The problem of malware similarity (and, more broadly, software similarity) is very difficult to assess. Measuring relative performance of malware similarity solutions is very difficult without a large dataset of malware and high-quality ground truth about the software similarity among samples of the dataset and acquiring this ground truth for malware in the wild is nearly impossible at scale. Enter HELIX.

HELIX is a source code generation, mutation, and transformation framework primarily geared toward generating large, synthetic datasets of functional malware with known, measurable software similarity. HELIX primarily consists of three main primitives:

Blueprints

Core project layouts including templated boilerplate and methods for generating and building artifacts from a set of Components and Transforms. For example, a C++ project build with CMake.

Components

Small, configurable pieces of source code that represent a specific implementation of a specific functionality along with associated metadata. For example, a specific implementation of downloading a file from a given URL using the cURL library.

Transforms

Modifications of either source code or a built artifact along with associated metadata. For example, the Linux binutil strip which removes debugging symbols from a compiled binary.

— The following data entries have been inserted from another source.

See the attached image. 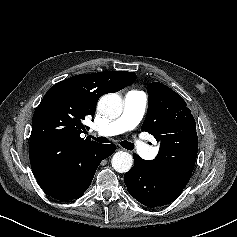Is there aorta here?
<instances>
[{"instance_id": "1", "label": "aorta", "mask_w": 237, "mask_h": 237, "mask_svg": "<svg viewBox=\"0 0 237 237\" xmlns=\"http://www.w3.org/2000/svg\"><path fill=\"white\" fill-rule=\"evenodd\" d=\"M98 111L109 118H117L123 110L122 99L116 93H109L98 101ZM112 167L119 173L128 172L133 165V157L128 152H116L111 161Z\"/></svg>"}]
</instances>
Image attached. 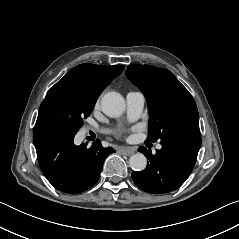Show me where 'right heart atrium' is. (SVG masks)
I'll use <instances>...</instances> for the list:
<instances>
[{
  "label": "right heart atrium",
  "instance_id": "obj_1",
  "mask_svg": "<svg viewBox=\"0 0 239 239\" xmlns=\"http://www.w3.org/2000/svg\"><path fill=\"white\" fill-rule=\"evenodd\" d=\"M100 99H101V96L98 98V100H97L96 104H98V103H99Z\"/></svg>",
  "mask_w": 239,
  "mask_h": 239
}]
</instances>
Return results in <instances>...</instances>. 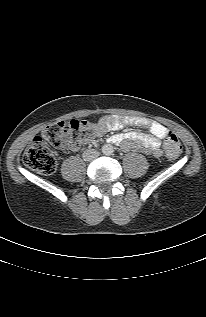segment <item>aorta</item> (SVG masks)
<instances>
[{
    "label": "aorta",
    "instance_id": "762f6f07",
    "mask_svg": "<svg viewBox=\"0 0 206 317\" xmlns=\"http://www.w3.org/2000/svg\"><path fill=\"white\" fill-rule=\"evenodd\" d=\"M102 152L105 155H111L114 152L113 146L111 144H105L102 147Z\"/></svg>",
    "mask_w": 206,
    "mask_h": 317
}]
</instances>
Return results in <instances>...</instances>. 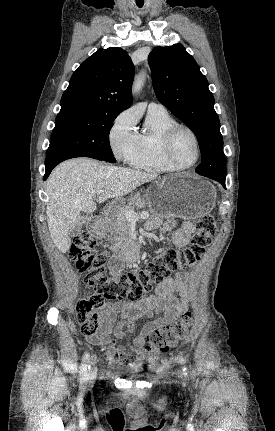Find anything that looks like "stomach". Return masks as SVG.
I'll return each mask as SVG.
<instances>
[{
    "label": "stomach",
    "instance_id": "obj_1",
    "mask_svg": "<svg viewBox=\"0 0 275 431\" xmlns=\"http://www.w3.org/2000/svg\"><path fill=\"white\" fill-rule=\"evenodd\" d=\"M146 196L155 213L190 220L209 214L216 202V191L211 184L187 175L164 177L156 190L148 191Z\"/></svg>",
    "mask_w": 275,
    "mask_h": 431
}]
</instances>
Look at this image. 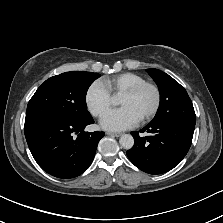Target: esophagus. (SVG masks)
I'll use <instances>...</instances> for the list:
<instances>
[{"instance_id":"34e87169","label":"esophagus","mask_w":223,"mask_h":223,"mask_svg":"<svg viewBox=\"0 0 223 223\" xmlns=\"http://www.w3.org/2000/svg\"><path fill=\"white\" fill-rule=\"evenodd\" d=\"M106 134L109 135V136H113V137L121 136V133L106 132Z\"/></svg>"}]
</instances>
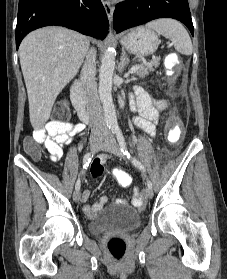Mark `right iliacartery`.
Instances as JSON below:
<instances>
[{
  "label": "right iliac artery",
  "mask_w": 227,
  "mask_h": 279,
  "mask_svg": "<svg viewBox=\"0 0 227 279\" xmlns=\"http://www.w3.org/2000/svg\"><path fill=\"white\" fill-rule=\"evenodd\" d=\"M93 157V153H87L84 158H83V170L82 173L84 172L85 169H87V167L89 166V163L91 162V159ZM80 178H78L76 185H75V189L79 190L80 189Z\"/></svg>",
  "instance_id": "obj_1"
}]
</instances>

A HELIX build is made up of exactly one Blueprint, zero or more configured Components, and zero or more configured Transforms. The result of a HELIX build is one or more artifacts (for example, a compiled binary build from all of the Components and transformed by all of the Transforms) and a collection of metadata, aggregated from the included Blueprints, Components, and Transforms.

While developing individual Components and Transforms for HELIX is initially time-consuming, the effort scales well, as the more Components and Transforms are written for HELIX the larger dataset it is capable of generating.